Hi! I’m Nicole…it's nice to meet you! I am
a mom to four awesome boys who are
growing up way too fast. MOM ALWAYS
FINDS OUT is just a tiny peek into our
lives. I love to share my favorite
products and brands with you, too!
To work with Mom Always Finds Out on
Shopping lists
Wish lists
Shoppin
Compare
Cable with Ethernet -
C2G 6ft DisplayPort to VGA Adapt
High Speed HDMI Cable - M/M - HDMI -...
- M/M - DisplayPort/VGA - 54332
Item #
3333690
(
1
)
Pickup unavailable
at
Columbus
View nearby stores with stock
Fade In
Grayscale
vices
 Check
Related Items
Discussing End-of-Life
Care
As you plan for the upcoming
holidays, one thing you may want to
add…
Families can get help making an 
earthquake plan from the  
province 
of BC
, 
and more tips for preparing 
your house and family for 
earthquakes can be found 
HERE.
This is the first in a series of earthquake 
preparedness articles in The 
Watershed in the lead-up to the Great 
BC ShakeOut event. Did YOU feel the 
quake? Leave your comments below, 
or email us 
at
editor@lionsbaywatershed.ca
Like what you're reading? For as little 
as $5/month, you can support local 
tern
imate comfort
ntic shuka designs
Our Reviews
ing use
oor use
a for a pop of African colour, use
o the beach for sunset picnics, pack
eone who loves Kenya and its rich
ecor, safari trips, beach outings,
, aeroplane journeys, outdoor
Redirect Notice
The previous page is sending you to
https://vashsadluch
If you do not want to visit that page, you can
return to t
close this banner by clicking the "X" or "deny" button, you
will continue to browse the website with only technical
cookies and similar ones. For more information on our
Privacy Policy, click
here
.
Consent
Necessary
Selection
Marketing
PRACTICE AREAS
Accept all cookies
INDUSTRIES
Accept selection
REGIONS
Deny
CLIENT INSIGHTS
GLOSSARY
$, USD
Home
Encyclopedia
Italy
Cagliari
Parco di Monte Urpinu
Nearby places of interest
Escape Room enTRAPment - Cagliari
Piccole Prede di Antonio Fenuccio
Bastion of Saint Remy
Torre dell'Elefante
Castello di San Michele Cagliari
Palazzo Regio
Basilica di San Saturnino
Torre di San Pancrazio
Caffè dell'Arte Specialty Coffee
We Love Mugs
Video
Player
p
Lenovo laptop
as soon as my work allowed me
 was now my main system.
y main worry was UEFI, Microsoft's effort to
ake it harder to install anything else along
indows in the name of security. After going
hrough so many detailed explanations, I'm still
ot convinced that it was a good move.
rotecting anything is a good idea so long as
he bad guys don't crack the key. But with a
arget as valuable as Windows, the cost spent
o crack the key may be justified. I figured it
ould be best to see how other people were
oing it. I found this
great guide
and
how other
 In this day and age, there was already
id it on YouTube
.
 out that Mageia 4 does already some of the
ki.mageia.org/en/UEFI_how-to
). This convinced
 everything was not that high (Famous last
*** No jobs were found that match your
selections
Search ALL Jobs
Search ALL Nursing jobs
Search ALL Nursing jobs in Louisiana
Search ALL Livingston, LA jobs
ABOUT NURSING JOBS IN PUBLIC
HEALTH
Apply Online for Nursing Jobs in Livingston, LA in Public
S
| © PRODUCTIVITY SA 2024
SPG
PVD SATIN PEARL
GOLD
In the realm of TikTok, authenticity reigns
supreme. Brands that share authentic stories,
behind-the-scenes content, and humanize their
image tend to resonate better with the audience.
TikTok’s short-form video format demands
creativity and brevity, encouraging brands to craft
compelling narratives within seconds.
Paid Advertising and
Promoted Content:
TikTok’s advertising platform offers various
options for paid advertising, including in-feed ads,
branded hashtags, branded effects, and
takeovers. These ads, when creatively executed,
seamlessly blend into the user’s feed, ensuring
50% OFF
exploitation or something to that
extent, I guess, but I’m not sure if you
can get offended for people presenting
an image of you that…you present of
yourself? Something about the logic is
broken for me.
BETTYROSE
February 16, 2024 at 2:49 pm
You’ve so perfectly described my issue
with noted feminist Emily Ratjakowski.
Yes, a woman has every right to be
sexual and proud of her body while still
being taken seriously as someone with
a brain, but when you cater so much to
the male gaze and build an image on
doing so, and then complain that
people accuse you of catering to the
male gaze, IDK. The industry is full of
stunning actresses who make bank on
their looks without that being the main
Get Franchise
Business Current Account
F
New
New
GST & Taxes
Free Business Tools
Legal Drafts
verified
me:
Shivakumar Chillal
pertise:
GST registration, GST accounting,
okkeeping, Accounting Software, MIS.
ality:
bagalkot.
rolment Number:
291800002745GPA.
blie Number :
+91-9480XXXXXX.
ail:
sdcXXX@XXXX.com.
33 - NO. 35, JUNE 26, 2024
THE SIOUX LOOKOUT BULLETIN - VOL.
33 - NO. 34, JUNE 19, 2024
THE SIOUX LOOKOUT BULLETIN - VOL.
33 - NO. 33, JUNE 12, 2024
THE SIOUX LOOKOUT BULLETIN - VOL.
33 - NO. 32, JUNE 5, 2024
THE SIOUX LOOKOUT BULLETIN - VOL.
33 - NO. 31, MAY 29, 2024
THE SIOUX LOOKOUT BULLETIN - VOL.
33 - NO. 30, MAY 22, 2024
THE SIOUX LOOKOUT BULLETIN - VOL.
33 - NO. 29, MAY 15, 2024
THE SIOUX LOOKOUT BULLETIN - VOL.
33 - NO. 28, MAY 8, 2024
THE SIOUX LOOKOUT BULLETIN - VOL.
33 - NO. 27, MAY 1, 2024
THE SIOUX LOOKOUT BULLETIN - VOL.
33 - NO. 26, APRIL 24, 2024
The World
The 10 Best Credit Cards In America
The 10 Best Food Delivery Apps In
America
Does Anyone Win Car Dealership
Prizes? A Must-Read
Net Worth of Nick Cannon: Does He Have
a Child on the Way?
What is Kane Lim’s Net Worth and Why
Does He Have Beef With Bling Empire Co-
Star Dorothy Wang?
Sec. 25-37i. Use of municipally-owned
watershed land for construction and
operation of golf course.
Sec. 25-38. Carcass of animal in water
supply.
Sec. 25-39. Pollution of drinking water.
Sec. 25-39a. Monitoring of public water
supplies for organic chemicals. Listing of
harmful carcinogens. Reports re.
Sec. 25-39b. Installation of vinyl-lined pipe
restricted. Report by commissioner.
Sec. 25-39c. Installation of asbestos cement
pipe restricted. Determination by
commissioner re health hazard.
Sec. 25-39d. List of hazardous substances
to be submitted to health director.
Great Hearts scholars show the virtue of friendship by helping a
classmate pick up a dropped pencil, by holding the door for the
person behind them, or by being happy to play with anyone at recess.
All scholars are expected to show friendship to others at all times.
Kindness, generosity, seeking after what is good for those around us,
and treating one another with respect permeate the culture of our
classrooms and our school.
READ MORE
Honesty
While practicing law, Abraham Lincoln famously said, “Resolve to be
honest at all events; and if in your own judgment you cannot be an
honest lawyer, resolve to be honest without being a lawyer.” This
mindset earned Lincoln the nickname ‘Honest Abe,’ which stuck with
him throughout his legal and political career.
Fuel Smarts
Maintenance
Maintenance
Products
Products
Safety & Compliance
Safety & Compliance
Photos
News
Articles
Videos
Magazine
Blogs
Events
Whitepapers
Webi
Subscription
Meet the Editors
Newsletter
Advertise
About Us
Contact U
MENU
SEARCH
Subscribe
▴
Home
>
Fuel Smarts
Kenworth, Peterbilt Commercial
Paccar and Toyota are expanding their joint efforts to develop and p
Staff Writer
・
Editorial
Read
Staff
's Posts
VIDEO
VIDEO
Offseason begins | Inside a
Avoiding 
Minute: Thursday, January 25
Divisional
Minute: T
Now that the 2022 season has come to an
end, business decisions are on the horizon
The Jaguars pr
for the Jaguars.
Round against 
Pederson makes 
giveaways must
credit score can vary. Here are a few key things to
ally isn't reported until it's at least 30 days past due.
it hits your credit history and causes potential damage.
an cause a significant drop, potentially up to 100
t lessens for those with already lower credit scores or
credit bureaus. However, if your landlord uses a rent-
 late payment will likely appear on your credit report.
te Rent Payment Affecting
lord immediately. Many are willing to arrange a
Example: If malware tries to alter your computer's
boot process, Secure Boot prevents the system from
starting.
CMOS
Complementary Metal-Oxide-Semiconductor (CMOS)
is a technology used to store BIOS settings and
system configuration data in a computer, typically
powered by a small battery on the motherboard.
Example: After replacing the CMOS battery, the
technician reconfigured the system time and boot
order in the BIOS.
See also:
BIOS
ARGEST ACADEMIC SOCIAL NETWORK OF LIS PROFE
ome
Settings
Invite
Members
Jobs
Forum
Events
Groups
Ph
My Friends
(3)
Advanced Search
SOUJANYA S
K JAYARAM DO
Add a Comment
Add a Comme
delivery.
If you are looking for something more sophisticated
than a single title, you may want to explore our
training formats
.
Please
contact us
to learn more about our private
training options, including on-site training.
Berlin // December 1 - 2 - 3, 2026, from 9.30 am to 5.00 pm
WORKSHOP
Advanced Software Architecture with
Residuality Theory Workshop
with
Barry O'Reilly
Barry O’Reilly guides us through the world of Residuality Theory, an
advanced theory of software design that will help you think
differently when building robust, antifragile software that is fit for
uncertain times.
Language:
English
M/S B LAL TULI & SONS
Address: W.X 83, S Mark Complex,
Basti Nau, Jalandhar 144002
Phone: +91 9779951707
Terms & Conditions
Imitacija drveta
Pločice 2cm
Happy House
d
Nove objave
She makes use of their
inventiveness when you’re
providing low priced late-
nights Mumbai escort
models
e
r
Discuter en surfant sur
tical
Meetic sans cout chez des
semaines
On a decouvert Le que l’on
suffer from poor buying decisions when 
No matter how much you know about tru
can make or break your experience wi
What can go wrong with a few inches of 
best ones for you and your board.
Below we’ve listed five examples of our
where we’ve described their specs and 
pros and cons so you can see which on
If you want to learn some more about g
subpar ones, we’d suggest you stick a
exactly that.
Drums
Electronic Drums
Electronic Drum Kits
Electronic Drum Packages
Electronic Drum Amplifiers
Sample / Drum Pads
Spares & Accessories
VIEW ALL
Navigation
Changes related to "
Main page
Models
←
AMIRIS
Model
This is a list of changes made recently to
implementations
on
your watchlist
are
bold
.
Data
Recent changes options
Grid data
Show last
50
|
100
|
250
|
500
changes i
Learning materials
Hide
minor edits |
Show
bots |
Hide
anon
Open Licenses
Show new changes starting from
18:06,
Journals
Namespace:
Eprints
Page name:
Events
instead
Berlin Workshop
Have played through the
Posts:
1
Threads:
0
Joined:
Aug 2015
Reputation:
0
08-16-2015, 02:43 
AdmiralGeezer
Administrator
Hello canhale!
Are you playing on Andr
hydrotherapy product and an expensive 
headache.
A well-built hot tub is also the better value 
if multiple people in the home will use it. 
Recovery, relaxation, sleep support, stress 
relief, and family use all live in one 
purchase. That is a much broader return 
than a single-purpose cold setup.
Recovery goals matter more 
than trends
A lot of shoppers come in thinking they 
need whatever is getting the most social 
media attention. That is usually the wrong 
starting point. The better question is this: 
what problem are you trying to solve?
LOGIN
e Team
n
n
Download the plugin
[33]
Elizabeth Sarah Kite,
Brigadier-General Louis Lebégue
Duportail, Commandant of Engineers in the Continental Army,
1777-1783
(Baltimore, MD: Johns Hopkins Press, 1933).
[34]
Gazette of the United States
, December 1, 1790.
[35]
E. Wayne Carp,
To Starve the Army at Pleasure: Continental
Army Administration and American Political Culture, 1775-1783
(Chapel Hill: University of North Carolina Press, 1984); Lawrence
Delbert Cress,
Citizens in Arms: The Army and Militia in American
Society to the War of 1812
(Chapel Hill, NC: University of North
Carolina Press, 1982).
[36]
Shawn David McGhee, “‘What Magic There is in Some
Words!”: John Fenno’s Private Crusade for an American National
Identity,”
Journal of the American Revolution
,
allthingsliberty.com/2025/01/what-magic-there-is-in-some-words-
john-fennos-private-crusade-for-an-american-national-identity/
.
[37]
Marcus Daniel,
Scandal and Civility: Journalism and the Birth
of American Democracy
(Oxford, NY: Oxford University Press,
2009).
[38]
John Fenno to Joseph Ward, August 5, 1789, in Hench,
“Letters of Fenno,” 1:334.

Directions — Only the lines with "options" are needed; find them in the records and copy each one.

Exercise result —
options for paid advertising, including in-feed ads,
training options, including on-site training.
Recent changes options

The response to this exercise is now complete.